Hasyim menilai, praktik semacam ini tidak hanya mencoreng wibawa pemerintah, tetapi juga memperkuat kesan bahwa hukum di negeri ini tajam ke bawah namun tumpul ke atas.
“Jangan sampai status PNS dijadikan tameng untuk kebal hukum. Aparat penegak hukum harus berani memeriksa, dan kalau terbukti, pecat serta proses secara pidana,” tambahnya.
Menurut sumber internal di Pamekasan, pabrik rokok Masterclass yang diduga milik H. Munaji beroperasi di lokasi yang tidak memiliki izin resmi, dan memproduksi dalam jumlah besar tanpa pita cukai.
“Dia itu dikenal sebagai PNS, tapi bisnis sampingannya ya itu rokok ilegal.
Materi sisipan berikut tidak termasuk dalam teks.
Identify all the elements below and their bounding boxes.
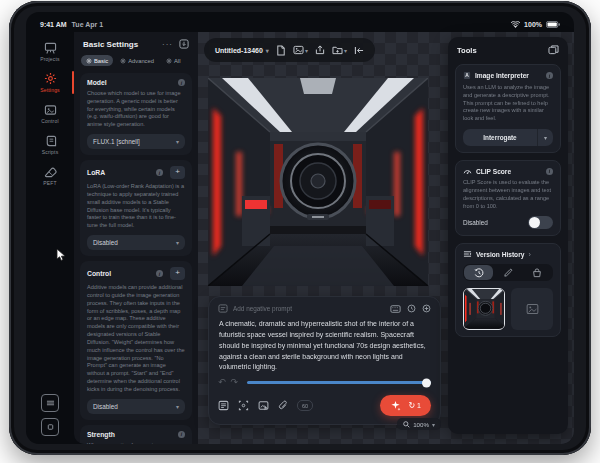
basket-icon: [532, 268, 542, 278]
add-lora-button[interactable]: +: [170, 166, 185, 179]
tab-all[interactable]: All: [161, 55, 185, 66]
model-dropdown[interactable]: FLUX.1 [schnell] ▾: [87, 134, 185, 149]
history-icon[interactable]: [407, 304, 416, 313]
basket-tab[interactable]: [523, 265, 552, 280]
history-clock-icon: [474, 268, 484, 278]
add-control-button[interactable]: +: [170, 267, 185, 280]
settings-tabs: Basic Advanced All: [81, 55, 191, 66]
generated-image[interactable]: [208, 78, 428, 286]
document-a-icon: A: [463, 71, 471, 80]
chevron-down-icon: ▾: [432, 421, 435, 428]
toggle-knob: [529, 217, 540, 228]
model-section-title: Model: [87, 79, 174, 86]
notes-icon[interactable]: [218, 400, 229, 411]
chevron-down-icon[interactable]: ▾: [537, 129, 553, 146]
info-icon[interactable]: i: [178, 431, 185, 438]
zoom-level: 100%: [413, 421, 429, 428]
image-interpreter-description: Uses an LLM to analyze the image and gen…: [463, 84, 553, 123]
project-folder-button[interactable]: ▾: [332, 45, 347, 55]
undo-icon[interactable]: ↶: [218, 378, 226, 387]
tab-basic[interactable]: Basic: [81, 55, 113, 66]
save-settings-icon[interactable]: [179, 39, 189, 49]
generate-button[interactable]: ↻ 1: [380, 395, 431, 416]
redo-icon[interactable]: ↷: [231, 378, 239, 387]
canvas-toolbar: Untitled-13460 ▾ ▾ ▾: [204, 38, 375, 62]
negative-prompt-input[interactable]: Add negative prompt: [233, 305, 385, 312]
prompt-strength-slider[interactable]: [247, 381, 431, 385]
edits-tab[interactable]: [493, 265, 522, 280]
info-icon[interactable]: i: [156, 270, 163, 277]
settings-panel-title: Basic Settings: [83, 40, 138, 49]
sidebar-item-scripts[interactable]: Scripts: [26, 129, 74, 160]
tab-advanced[interactable]: Advanced: [115, 55, 159, 66]
scripts-icon: [44, 135, 57, 147]
lora-section: LoRA i + LoRA (Low-order Rank Adaptation…: [80, 160, 192, 256]
image-picker-icon[interactable]: [258, 400, 269, 411]
version-list-icon: [463, 250, 472, 258]
panels-icon[interactable]: [548, 45, 559, 55]
collapse-panel-button[interactable]: [354, 46, 364, 55]
attachment-icon[interactable]: [278, 400, 288, 411]
app-screen: 9:41 AM Tue Apr 1 100% Projects Settings: [26, 12, 574, 444]
basic-settings-panel: Basic Settings ··· Basic Advanced: [74, 32, 198, 444]
slider-knob[interactable]: [422, 378, 431, 387]
prompt-card: Add negative prompt A cinematic, dramati…: [208, 296, 441, 425]
zoom-control[interactable]: 100% ▾: [397, 418, 441, 430]
keyboard-icon: [46, 399, 55, 407]
history-tab[interactable]: [464, 265, 493, 280]
keyboard-shortcuts-button[interactable]: [41, 394, 59, 412]
info-icon[interactable]: i: [546, 168, 553, 175]
more-options-icon[interactable]: ···: [162, 40, 173, 49]
clip-score-title: CLIP Score: [476, 168, 542, 175]
keyboard-icon[interactable]: [390, 305, 401, 313]
info-icon[interactable]: i: [156, 169, 163, 176]
share-button[interactable]: [315, 45, 325, 55]
version-history-title: Version History: [476, 251, 524, 258]
app-info-button[interactable]: [41, 418, 59, 436]
clip-score-toggle-label: Disabled: [463, 219, 488, 226]
gear-icon: [166, 58, 172, 64]
sidebar-item-peft[interactable]: PEFT: [26, 160, 74, 191]
clip-score-toggle[interactable]: [528, 216, 553, 229]
sidebar-item-settings[interactable]: Settings: [26, 67, 74, 98]
chevron-down-icon: ▾: [176, 138, 179, 145]
crop-select-icon[interactable]: [238, 400, 249, 411]
tools-panel: Tools A Image Interpreter i Uses an LLM …: [448, 37, 568, 434]
prompt-text[interactable]: A cinematic, dramatic and hyperrealistic…: [219, 319, 430, 373]
tools-panel-title: Tools: [457, 46, 477, 55]
steps-badge[interactable]: 60: [297, 400, 313, 411]
control-description: Additive models can provide additional c…: [87, 284, 185, 394]
import-image-icon: [293, 45, 304, 55]
version-history-tabs: [463, 264, 553, 281]
info-icon[interactable]: i: [546, 72, 553, 79]
canvas-area[interactable]: Untitled-13460 ▾ ▾ ▾: [198, 32, 574, 444]
sparkle-wand-icon: [390, 400, 401, 411]
svg-text:A: A: [465, 73, 469, 78]
info-icon[interactable]: i: [178, 79, 185, 86]
chevron-right-icon[interactable]: ›: [528, 251, 530, 258]
gauge-icon: [463, 167, 472, 175]
model-section: Model i Choose which model to use for im…: [80, 73, 192, 155]
sidebar-item-control[interactable]: Control: [26, 98, 74, 129]
share-icon: [315, 45, 325, 55]
plus-circle-icon[interactable]: [422, 304, 431, 313]
control-dropdown[interactable]: Disabled ▾: [87, 399, 185, 414]
document-title-menu[interactable]: Untitled-13460 ▾: [215, 47, 269, 54]
battery-icon: [546, 21, 560, 28]
pencil-icon: [503, 268, 513, 278]
new-document-icon: [276, 45, 286, 56]
sidebar-item-projects[interactable]: Projects: [26, 36, 74, 67]
status-bar: 9:41 AM Tue Apr 1 100%: [26, 12, 574, 32]
lora-section-title: LoRA: [87, 169, 152, 176]
new-document-button[interactable]: [276, 45, 286, 56]
control-section-title: Control: [87, 270, 152, 277]
version-thumbnail-placeholder[interactable]: [511, 288, 553, 330]
nav-rail: Projects Settings Control Scripts PEFT: [26, 32, 74, 444]
status-time: 9:41 AM: [40, 21, 67, 28]
version-thumbnail-selected[interactable]: [463, 288, 505, 330]
gear-icon: [44, 72, 57, 85]
import-image-button[interactable]: ▾: [293, 45, 308, 55]
model-description: Choose which model to use for image gene…: [87, 90, 185, 129]
lora-dropdown[interactable]: Disabled ▾: [87, 235, 185, 250]
interrogate-button[interactable]: Interrogate ▾: [463, 129, 553, 146]
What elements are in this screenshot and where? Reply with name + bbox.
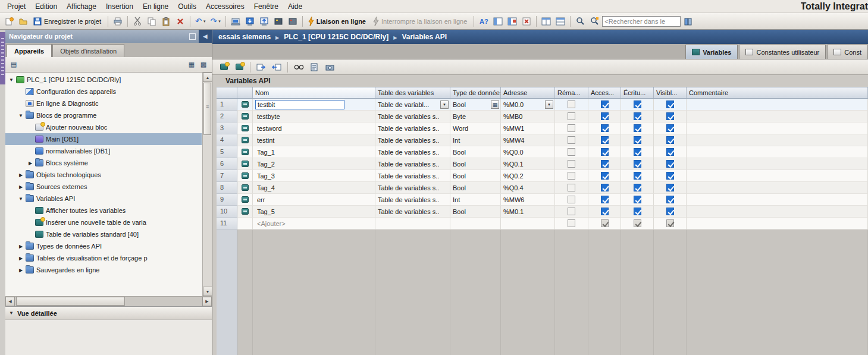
retain-checkbox[interactable] — [568, 219, 575, 227]
editor-tab[interactable]: Variables — [685, 45, 738, 59]
tree-expander-icon[interactable]: ▼ — [8, 77, 15, 83]
visible-cell[interactable] — [654, 194, 687, 206]
tag-name[interactable]: err — [255, 196, 267, 203]
name-cell[interactable]: testbit — [253, 99, 375, 111]
data-type-cell[interactable]: Byte — [450, 111, 501, 122]
writable-checkbox[interactable] — [634, 160, 641, 168]
accessible-checkbox[interactable] — [601, 112, 609, 120]
retain-cell[interactable] — [555, 111, 588, 122]
tree-item[interactable]: ▼ Variables API — [5, 193, 202, 205]
row-number[interactable]: 3 — [217, 122, 237, 134]
header-tag-table[interactable]: Table des variables — [375, 87, 450, 98]
table-row[interactable]: 5 Tag_1 Table de variables s.. Bool %Q0.… — [217, 146, 868, 158]
tree-item[interactable]: ▶ Sauvegardes en ligne — [5, 264, 202, 276]
visible-cell[interactable] — [654, 158, 687, 170]
retain-cell[interactable] — [555, 146, 588, 158]
writable-checkbox[interactable] — [634, 219, 641, 227]
visible-cell[interactable] — [654, 111, 687, 122]
visible-cell[interactable] — [654, 206, 687, 218]
writable-cell[interactable] — [621, 158, 654, 170]
accessible-cell[interactable] — [588, 122, 621, 134]
retain-checkbox[interactable] — [568, 184, 575, 191]
comment-cell[interactable] — [687, 158, 868, 170]
tag-table-cell[interactable]: Table de variables s.. — [375, 111, 450, 122]
row-number[interactable]: 11 — [217, 218, 237, 230]
comment-cell[interactable] — [687, 170, 868, 182]
tree-item[interactable]: En ligne & Diagnostic — [5, 98, 202, 109]
tag-name[interactable]: testint — [255, 137, 276, 144]
accessible-cell[interactable] — [588, 111, 621, 122]
tag-table-cell[interactable]: Table de variables s.. — [375, 122, 450, 134]
expand-view-button[interactable]: ▩ — [198, 59, 209, 71]
tree-expander-icon[interactable]: ▶ — [17, 172, 24, 178]
accessible-checkbox[interactable] — [601, 136, 609, 144]
visible-cell[interactable] — [654, 134, 687, 146]
data-type-cell[interactable]: Int — [450, 194, 501, 206]
save-project-button[interactable]: Enregistrer le projet — [31, 15, 105, 28]
header-address[interactable]: Adresse — [501, 87, 555, 98]
writable-cell[interactable] — [621, 99, 654, 111]
tree-item[interactable]: Afficher toutes les variables — [5, 205, 202, 216]
tree-item[interactable]: ▶ Blocs système — [5, 157, 202, 169]
retain-cell[interactable] — [555, 99, 588, 111]
scroll-right-icon[interactable]: ▶ — [202, 297, 212, 306]
accessible-cell[interactable] — [588, 134, 621, 146]
dropdown-icon[interactable] — [440, 100, 449, 109]
menu-item[interactable]: En ligne — [138, 1, 173, 12]
visible-checkbox[interactable] — [666, 112, 674, 120]
visible-checkbox[interactable] — [666, 100, 674, 108]
header-writable[interactable]: Écritu... — [621, 87, 654, 98]
tag-table-cell[interactable]: Table de variables s.. — [375, 206, 450, 218]
tree-item[interactable]: ▶ Objets technologiques — [5, 169, 202, 181]
writable-checkbox[interactable] — [634, 208, 641, 215]
writable-cell[interactable] — [621, 122, 654, 134]
accessible-checkbox[interactable] — [601, 124, 609, 132]
comment-cell[interactable] — [687, 218, 868, 230]
tree-item[interactable]: ▶ Types de données API — [5, 240, 202, 252]
data-type-cell[interactable]: Bool — [450, 170, 501, 182]
visible-checkbox[interactable] — [666, 160, 674, 168]
menu-item[interactable]: Aide — [283, 1, 307, 12]
visible-cell[interactable] — [654, 122, 687, 134]
tag-table-cell[interactable]: Table de variables s.. — [375, 134, 450, 146]
name-cell[interactable]: testint — [253, 134, 375, 146]
menu-item[interactable]: Outils — [173, 1, 201, 12]
tree-vertical-scrollbar[interactable]: ▲ ▼ — [202, 73, 212, 296]
start-cpu-button[interactable] — [272, 15, 285, 28]
address-cell[interactable]: %MB0 — [501, 111, 555, 122]
tree-horizontal-scrollbar[interactable]: ◀ ▶ — [5, 296, 212, 306]
tree-expander-icon[interactable]: ▶ — [17, 184, 24, 190]
visible-checkbox[interactable] — [666, 184, 674, 191]
tag-name[interactable]: Tag_4 — [255, 184, 277, 191]
print-button[interactable] — [111, 15, 124, 28]
tree-expander-icon[interactable]: ▼ — [17, 113, 24, 118]
row-number[interactable]: 1 — [217, 99, 237, 111]
tree-item[interactable]: normalvariables [DB1] — [5, 145, 202, 157]
name-cell[interactable]: Tag_5 — [253, 206, 375, 218]
cancel-action-button[interactable] — [520, 15, 533, 28]
split-editor-horizontal-button[interactable] — [554, 15, 567, 28]
writable-checkbox[interactable] — [634, 172, 641, 180]
address-cell[interactable] — [501, 218, 555, 230]
visible-checkbox[interactable] — [666, 172, 674, 180]
accessible-checkbox[interactable] — [601, 148, 609, 156]
visible-checkbox[interactable] — [666, 148, 674, 156]
comment-cell[interactable] — [687, 122, 868, 134]
name-cell[interactable]: <Ajouter> — [253, 218, 375, 230]
tree-item[interactable]: ▼ Blocs de programme — [5, 109, 202, 121]
menu-item[interactable]: Insertion — [101, 1, 138, 12]
tag-name[interactable]: Tag_3 — [255, 172, 277, 180]
tree-filter-icon[interactable]: ▤ — [8, 59, 20, 71]
search-input[interactable] — [602, 16, 681, 27]
table-row[interactable]: 6 Tag_2 Table de variables s.. Bool %Q0.… — [217, 158, 868, 170]
undo-button[interactable]: ↶▾ — [193, 15, 207, 28]
accessible-checkbox[interactable] — [601, 184, 609, 191]
writable-checkbox[interactable] — [634, 148, 641, 156]
retain-checkbox[interactable] — [568, 100, 575, 108]
comment-cell[interactable] — [687, 182, 868, 194]
table-row[interactable]: 2 testbyte Table de variables s.. Byte %… — [217, 111, 868, 122]
accessible-checkbox[interactable] — [601, 100, 609, 108]
table-row[interactable]: 1 testbit Table de variabl... Bool %M0.0 — [217, 99, 868, 111]
writable-checkbox[interactable] — [634, 112, 641, 120]
header-name[interactable]: Nom — [253, 87, 375, 98]
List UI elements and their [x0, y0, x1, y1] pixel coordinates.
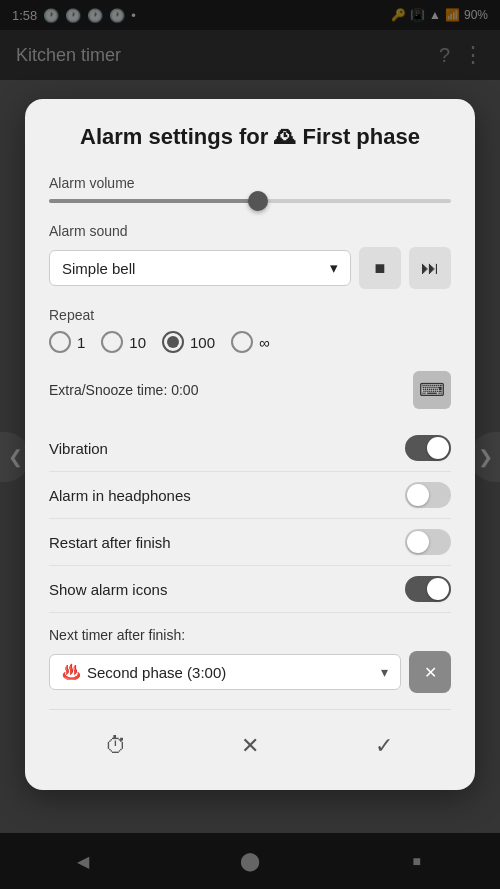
repeat-label: Repeat [49, 307, 451, 323]
play-icon: ⏭ [421, 258, 439, 279]
cancel-button[interactable]: ✕ [226, 722, 274, 770]
next-timer-row: ♨️ Second phase (3:00) ▾ ✕ [49, 651, 451, 693]
show-alarm-icons-toggle-thumb [427, 578, 449, 600]
vibration-toggle-thumb [427, 437, 449, 459]
dialog-actions: ⏱ ✕ ✓ [49, 709, 451, 770]
alarm-headphones-label: Alarm in headphones [49, 487, 191, 504]
repeat-options: 1 10 100 ∞ [49, 331, 451, 353]
stop-sound-button[interactable]: ■ [359, 247, 401, 289]
radio-circle-1[interactable] [49, 331, 71, 353]
cancel-icon: ✕ [241, 733, 259, 759]
next-timer-section: Next timer after finish: ♨️ Second phase… [49, 627, 451, 693]
confirm-button[interactable]: ✓ [360, 722, 408, 770]
repeat-option-10[interactable]: 10 [101, 331, 146, 353]
next-timer-emoji: ♨️ [62, 663, 81, 681]
show-alarm-icons-row: Show alarm icons [49, 566, 451, 613]
restart-after-finish-label: Restart after finish [49, 534, 171, 551]
extra-snooze-row: Extra/Snooze time: 0:00 ⌨ [49, 371, 451, 409]
next-timer-chevron-icon: ▾ [381, 664, 388, 680]
alarm-headphones-toggle-thumb [407, 484, 429, 506]
alarm-volume-label: Alarm volume [49, 175, 451, 191]
extra-snooze-label: Extra/Snooze time: 0:00 [49, 382, 198, 398]
repeat-value-100: 100 [190, 334, 215, 351]
next-timer-selector[interactable]: ♨️ Second phase (3:00) ▾ [49, 654, 401, 690]
repeat-value-10: 10 [129, 334, 146, 351]
timer-action-button[interactable]: ⏱ [92, 722, 140, 770]
vibration-label: Vibration [49, 440, 108, 457]
radio-circle-100[interactable] [162, 331, 184, 353]
clear-icon: ✕ [424, 663, 437, 682]
restart-after-finish-toggle[interactable] [405, 529, 451, 555]
restart-after-finish-row: Restart after finish [49, 519, 451, 566]
alarm-volume-section: Alarm volume [49, 175, 451, 203]
vibration-row: Vibration [49, 425, 451, 472]
dialog-title: Alarm settings for 🕰 First phase [49, 123, 451, 152]
repeat-value-inf: ∞ [259, 334, 270, 351]
play-sound-button[interactable]: ⏭ [409, 247, 451, 289]
keyboard-button[interactable]: ⌨ [413, 371, 451, 409]
sound-value: Simple bell [62, 260, 135, 277]
sound-selector[interactable]: Simple bell ▾ [49, 250, 351, 286]
radio-circle-10[interactable] [101, 331, 123, 353]
volume-slider-track[interactable] [49, 199, 451, 203]
sound-dropdown-icon: ▾ [330, 259, 338, 277]
volume-slider-thumb[interactable] [248, 191, 268, 211]
alarm-headphones-row: Alarm in headphones [49, 472, 451, 519]
restart-after-finish-toggle-thumb [407, 531, 429, 553]
stop-icon: ■ [375, 258, 386, 279]
modal-overlay: Alarm settings for 🕰 First phase Alarm v… [0, 0, 500, 889]
repeat-value-1: 1 [77, 334, 85, 351]
next-timer-value: Second phase (3:00) [87, 664, 226, 681]
alarm-settings-dialog: Alarm settings for 🕰 First phase Alarm v… [25, 99, 475, 791]
alarm-sound-section: Alarm sound Simple bell ▾ ■ ⏭ [49, 223, 451, 289]
alarm-sound-label: Alarm sound [49, 223, 451, 239]
timer-icon: ⏱ [105, 733, 127, 759]
repeat-option-100[interactable]: 100 [162, 331, 215, 353]
clear-next-timer-button[interactable]: ✕ [409, 651, 451, 693]
volume-slider-fill [49, 199, 258, 203]
vibration-toggle[interactable] [405, 435, 451, 461]
repeat-option-1[interactable]: 1 [49, 331, 85, 353]
radio-circle-inf[interactable] [231, 331, 253, 353]
show-alarm-icons-label: Show alarm icons [49, 581, 167, 598]
keyboard-icon: ⌨ [419, 379, 445, 401]
repeat-section: Repeat 1 10 100 ∞ [49, 307, 451, 353]
confirm-icon: ✓ [375, 733, 393, 759]
next-timer-label: Next timer after finish: [49, 627, 451, 643]
show-alarm-icons-toggle[interactable] [405, 576, 451, 602]
repeat-option-inf[interactable]: ∞ [231, 331, 270, 353]
alarm-headphones-toggle[interactable] [405, 482, 451, 508]
alarm-sound-row: Simple bell ▾ ■ ⏭ [49, 247, 451, 289]
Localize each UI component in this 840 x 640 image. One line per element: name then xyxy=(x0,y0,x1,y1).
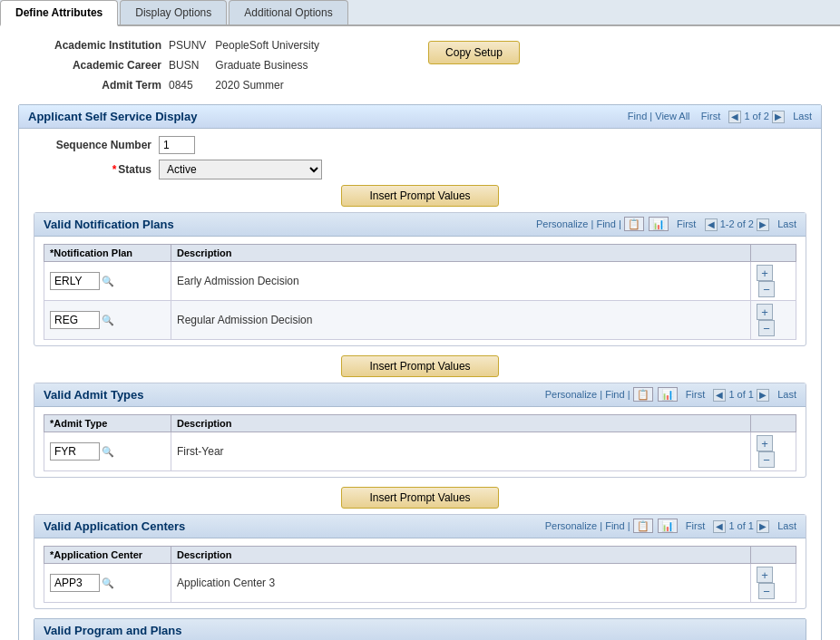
app-centers-body: *Application Center Description 🔍 xyxy=(34,538,806,608)
tab-bar: Define Attributes Display Options Additi… xyxy=(0,0,840,26)
admit-last: Last xyxy=(777,389,796,400)
notification-icon1[interactable]: 📋 xyxy=(624,217,644,231)
admit-next[interactable]: ▶ xyxy=(757,389,769,402)
remove-admit-type-button[interactable]: − xyxy=(758,451,775,468)
notification-desc-cell: Regular Admission Decision xyxy=(171,301,751,340)
remove-notification-plan-button[interactable]: − xyxy=(758,281,775,297)
admit-prev[interactable]: ◀ xyxy=(713,389,726,402)
app-center-cell: 🔍 xyxy=(50,574,165,592)
career-code: BUSN xyxy=(169,55,206,75)
remove-notification-plan-button[interactable]: − xyxy=(758,320,775,336)
app-next[interactable]: ▶ xyxy=(757,520,769,533)
notification-plans-body: *Notification Plan Description 🔍 Early A… xyxy=(34,237,806,345)
app-centers-header: Valid Application Centers Personalize | … xyxy=(34,515,806,538)
table-row: 🔍 Early Admission Decision + − xyxy=(44,262,796,301)
add-notification-plan-button[interactable]: + xyxy=(757,265,773,281)
add-admit-type-button[interactable]: + xyxy=(757,435,773,451)
applicant-section-nav: Find | View All First ◀ 1 of 2 ▶ Last xyxy=(628,111,812,123)
status-select[interactable]: Active Inactive xyxy=(159,160,322,179)
app-center-input[interactable] xyxy=(50,574,100,592)
applicant-section-title: Applicant Self Service Display xyxy=(28,110,197,123)
admit-desc-col-header: Description xyxy=(171,415,751,432)
institution-label: Academic Institution xyxy=(54,35,161,55)
tab-define-attributes[interactable]: Define Attributes xyxy=(0,0,118,26)
remove-app-center-button[interactable]: − xyxy=(758,583,775,599)
notification-plans-table: *Notification Plan Description 🔍 Early A… xyxy=(44,244,796,340)
admit-icon2[interactable]: 📊 xyxy=(658,387,678,402)
copy-setup-button[interactable]: Copy Setup xyxy=(428,41,520,64)
insert-prompt-2-row: Insert Prompt Values xyxy=(34,355,806,377)
notification-plans-header: Valid Notification Plans Personalize | F… xyxy=(34,213,806,237)
sequence-label: Sequence Number xyxy=(34,139,151,151)
admit-type-input[interactable] xyxy=(50,442,100,461)
vpp-title: Valid Program and Plans xyxy=(44,624,181,637)
first-label: First xyxy=(701,111,720,121)
vpp-header: Valid Program and Plans xyxy=(34,619,806,640)
admit-types-table: *Admit Type Description 🔍 First-Year xyxy=(44,414,796,471)
sequence-input[interactable] xyxy=(159,136,195,154)
career-name: Graduate Business xyxy=(215,55,319,75)
app-last: Last xyxy=(777,520,796,531)
admit-types-nav: Personalize | Find | 📋 📊 First ◀ 1 of 1 xyxy=(545,389,796,402)
prev-arrow[interactable]: ◀ xyxy=(728,111,741,123)
app-centers-title: Valid Application Centers xyxy=(44,519,185,533)
notification-desc-col-header: Description xyxy=(171,245,751,262)
tab-additional-options[interactable]: Additional Options xyxy=(229,0,347,24)
tab-display-options[interactable]: Display Options xyxy=(120,0,227,24)
admit-personalize-link[interactable]: Personalize xyxy=(545,389,597,400)
app-center-actions-col xyxy=(751,547,796,564)
notification-plans-nav: Personalize | Find | 📋 📊 First ◀ 1-2 of … xyxy=(536,218,796,231)
app-prev[interactable]: ◀ xyxy=(713,520,726,533)
notification-find-link[interactable]: Find xyxy=(596,218,615,229)
notification-last: Last xyxy=(777,218,796,229)
notification-actions-col-header xyxy=(751,245,796,262)
insert-prompt-2-button[interactable]: Insert Prompt Values xyxy=(341,355,498,377)
next-arrow[interactable]: ▶ xyxy=(772,111,785,123)
table-row: 🔍 Regular Admission Decision + − xyxy=(44,301,796,340)
admit-pagination: 1 of 1 xyxy=(728,389,754,400)
app-center-desc-cell: Application Center 3 xyxy=(171,564,751,603)
app-personalize-link[interactable]: Personalize xyxy=(545,520,597,531)
notification-plans-title: Valid Notification Plans xyxy=(44,218,174,231)
admit-find-link[interactable]: Find xyxy=(605,389,624,400)
institution-name: PeopleSoft University xyxy=(215,35,319,55)
insert-prompt-1-row: Insert Prompt Values xyxy=(34,185,806,207)
app-icon1[interactable]: 📋 xyxy=(633,519,653,533)
applicant-section-header: Applicant Self Service Display Find | Vi… xyxy=(19,105,821,129)
add-notification-plan-button[interactable]: + xyxy=(757,304,773,320)
notification-personalize-link[interactable]: Personalize xyxy=(536,218,588,229)
pagination-label: 1 of 2 xyxy=(744,111,769,121)
app-center-search-icon[interactable]: 🔍 xyxy=(102,577,114,589)
career-label: Academic Career xyxy=(54,55,161,75)
admit-term-name: 2020 Summer xyxy=(215,75,319,95)
status-label: Status xyxy=(34,163,151,176)
admit-icon1[interactable]: 📋 xyxy=(633,387,653,402)
notification-first: First xyxy=(677,218,696,229)
app-icon2[interactable]: 📊 xyxy=(658,519,678,533)
app-find-link[interactable]: Find xyxy=(605,520,624,531)
notification-next[interactable]: ▶ xyxy=(757,218,769,231)
valid-notification-plans-section: Valid Notification Plans Personalize | F… xyxy=(34,212,806,346)
notification-prev[interactable]: ◀ xyxy=(705,218,718,231)
valid-application-centers-section: Valid Application Centers Personalize | … xyxy=(34,514,806,609)
notification-pagination: 1-2 of 2 xyxy=(720,218,754,229)
notification-plan-input[interactable] xyxy=(50,311,100,329)
admit-type-search-icon[interactable]: 🔍 xyxy=(102,446,114,458)
view-all-link[interactable]: View All xyxy=(655,111,689,121)
find-link[interactable]: Find xyxy=(628,111,647,121)
add-app-center-button[interactable]: + xyxy=(757,567,773,583)
app-centers-table: *Application Center Description 🔍 xyxy=(44,546,796,603)
admit-types-body: *Admit Type Description 🔍 First-Year xyxy=(34,407,806,477)
notification-icon2[interactable]: 📊 xyxy=(649,217,669,231)
insert-prompt-3-button[interactable]: Insert Prompt Values xyxy=(341,487,498,509)
insert-prompt-3-row: Insert Prompt Values xyxy=(34,487,806,509)
insert-prompt-1-button[interactable]: Insert Prompt Values xyxy=(341,185,498,207)
notification-plan-cell: 🔍 xyxy=(50,311,165,329)
app-first: First xyxy=(686,520,705,531)
app-pagination: 1 of 1 xyxy=(728,520,754,531)
notification-plan-search-icon[interactable]: 🔍 xyxy=(102,315,114,326)
admit-desc-cell: First-Year xyxy=(171,432,751,471)
notification-plan-search-icon[interactable]: 🔍 xyxy=(102,276,114,287)
notification-plan-input[interactable] xyxy=(50,272,100,290)
admit-types-title: Valid Admit Types xyxy=(44,388,144,402)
Ironisnya, sudah lama jalan, tapi aman-aman saja,
” ungkap salah satu sumber yang meminta identitasnya dirahasiakan.
Praktik peredaran rokok ilegal tidak hanya melanggar Undang-Undang Nomor 39 Tahun 2007 tentang Cukai, tetapi juga dapat dijerat dengan sanksi pidana berat, termasuk denda miliaran rupiah.
Anggota YLBH, Dayat, menegaskan bahwa kasus ini harus menjadi momentum bersih-bersih di tubuh ASN.
“Kalau dibiarkan, masyarakat akan kehilangan kepercayaan. Bayangkan, orang yang digaji dari pajak malah ikut menggerogoti pemasukan negara,” katanya.
Hingga berita ini diturunkan, pihak Bea dan Cukai Madura belum memberikan keterangan resmi terkait dugaan keterlibatan PNS dalam kasus ini.
Masyarakat mendesak agar Bupati Pamekasan, Inspektorat Daerah, dan aparat penegak hukum mengambil langkah tegas. Tidak hanya menyasar barang bukti di lapangan, tetapi juga menindak aktor intelektual di baliknya terlebih jika pelaku adalah bagian dari birokrasi pemerintahan.
Jika kasus ini terus dibiarkan, Pamekasan berpotensi menjadi contoh buruk di mata publik: daerah di mana aparatur negara justru ikut memperkuat bisnis ilegal, sementara hukum hanya menjadi hiasan di atas kertas.